Wie gesagt, das ist wirklich nicht böse gemeint. Aber mit 5 Minuten lesen, hättest du das selbst finden können. Deine Probleme sind nämlich meistens, dass du irgendwelche Methoden nicht weißt und das kann man wirklich durch nachlesen lösen. Im moment macht es nur leider den Eindruck, dass du einmal bei google was suchst, 30 Sekunden schaust, nichts findest und dann hier postest. Tut mir echt leid, aber den Eindruck macht es.

MFG

zEriX


----------



## MiMi (27. September 2007)

setEditable(false) oder so was wuerd ich einfach mal "raten" 


EDIT: hab nur 10 sec gesucht


----------



## moe_joe (28. September 2007)

zerix hat gesagt.:


> Dann hättest du nämlich gesehen, dass es eine Methode gibt die
> 
> 
> 
> ...



lol, alter dieses forum hier is echt zu gut! hier kann man ja tage lang seinen spaß haben. wer sagt denn das ich daran gescheitert bin? darf man nich auch einfach mal faul sein und mal ne kruze frage stellen in der hoffnung man bekommt ne kurze antwort?

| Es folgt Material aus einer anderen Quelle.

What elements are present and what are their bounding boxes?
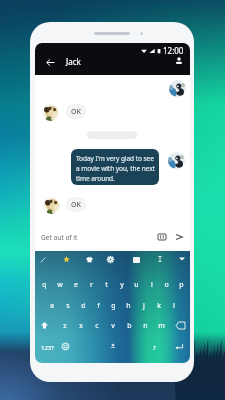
button[interactable]: i [144,280,159,290]
button[interactable]: Contact avatar [42,104,59,121]
staticText: p [179,280,184,290]
staticText: 12:00 [163,45,184,56]
button[interactable]: j [136,301,151,311]
staticText: a [50,301,54,311]
staticText: t [105,280,108,290]
button[interactable]: Switch keyboard [157,232,167,242]
button[interactable]: OK [66,104,86,119]
button[interactable]: z [56,321,73,331]
button[interactable]: h [121,301,136,311]
staticText: Today I'm very glad to see a movie with … [76,154,156,183]
button[interactable]: Send [174,232,184,242]
staticText: w [57,280,63,290]
button[interactable]: s [60,301,76,311]
staticText: h [126,301,131,311]
staticText: OK [71,107,81,117]
staticText: Get out of it [41,233,78,242]
staticText: v [111,321,115,331]
staticText: u [134,280,139,290]
staticText: j [143,301,145,311]
staticText: OK [71,200,81,210]
staticText: e [74,280,78,290]
button[interactable]: o [159,280,174,290]
button[interactable]: g [106,301,121,311]
button[interactable]: e [68,280,84,290]
button[interactable]: x [73,321,89,331]
button[interactable]: r [84,280,99,290]
staticText: 123? [41,344,54,352]
staticText: k [157,301,161,311]
staticText: d [81,301,86,311]
button[interactable]: v [105,321,121,331]
button[interactable]: b [121,321,137,331]
staticText: f [97,301,100,311]
button[interactable]: l [166,301,181,311]
staticText: z [63,321,67,331]
button[interactable]: Emoji [61,342,70,351]
button[interactable]: My avatar [169,80,186,97]
staticText: ? [153,344,156,352]
button[interactable]: Today I'm very glad to see a movie with … [71,149,159,185]
button[interactable]: k [151,301,166,311]
staticText: g [111,301,116,311]
staticText: x [79,321,83,331]
button[interactable]: u [129,280,144,290]
staticText: c [95,321,99,331]
staticText: i [151,280,153,290]
button[interactable]: OK [66,197,86,212]
staticText: q [42,280,47,290]
button[interactable]: a [44,301,60,311]
button[interactable]: n [137,321,153,331]
button[interactable]: My avatar [168,152,185,169]
button[interactable]: q [36,280,52,290]
button[interactable]: c [89,321,105,331]
button[interactable]: t [99,280,114,290]
button[interactable]: p [174,280,189,290]
staticText: Jack [66,56,81,67]
staticText: l [173,301,175,311]
button[interactable]: Contact avatar [43,197,60,214]
staticText: b [127,321,132,331]
staticText: m [158,321,165,331]
button[interactable]: Back [43,55,57,69]
button[interactable]: Contact profile [172,54,186,68]
button[interactable]: w [52,280,68,290]
staticText: n [143,321,148,331]
staticText: o [164,280,169,290]
button[interactable]: m [153,321,169,331]
button[interactable]: d [76,301,91,311]
staticText: r [90,280,93,290]
button[interactable]: f [91,301,106,311]
staticText: y [120,280,124,290]
button[interactable]: y [114,280,129,290]
button[interactable]: Clipboard [133,257,140,263]
staticText: s [66,301,70,311]
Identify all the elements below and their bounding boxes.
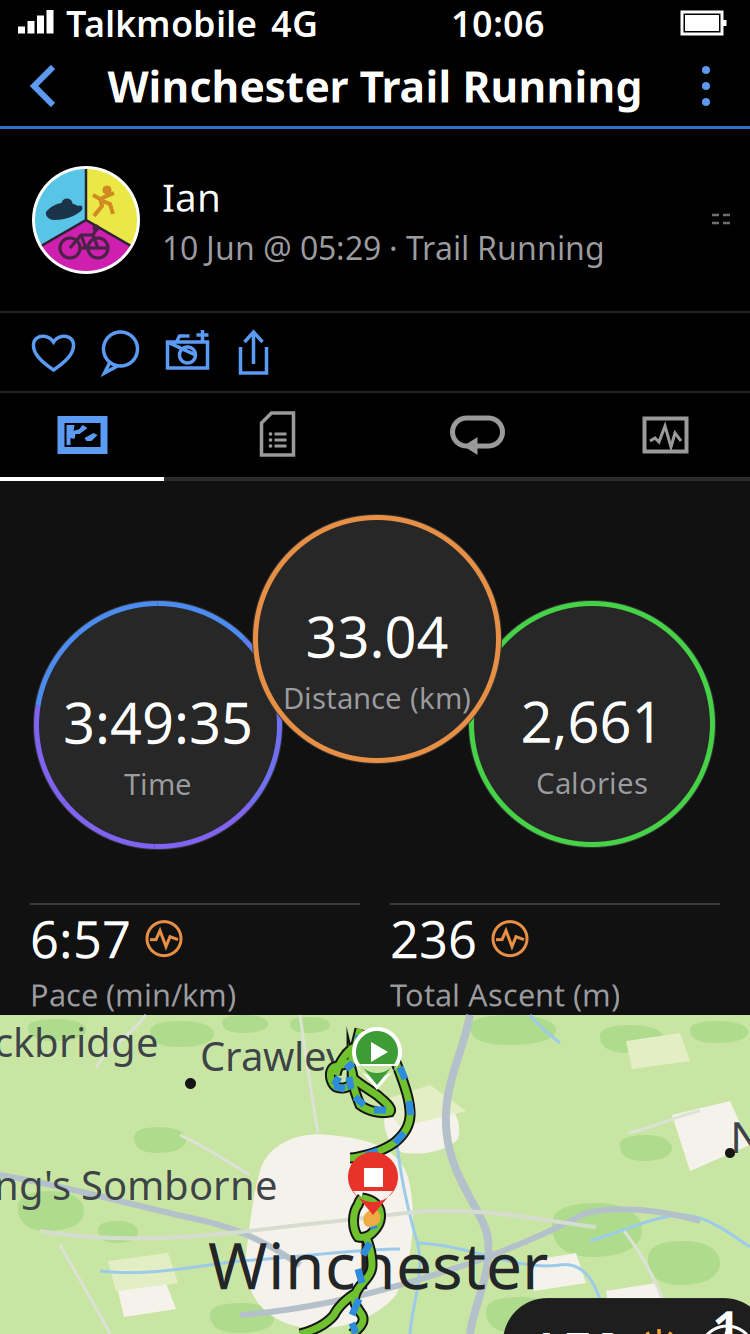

> Probleme sind nämlich meistens, dass du irgendwelche Methoden nicht weißt und das kann man wirklich durch nachlesen lösen. Im moment macht es nur leider den Eindruck, dass du einmal bei google was suchst, 30 Sekunden schaust, nichts findest und dann hier postest. Tut mir echt leid, aber den Eindruck macht es.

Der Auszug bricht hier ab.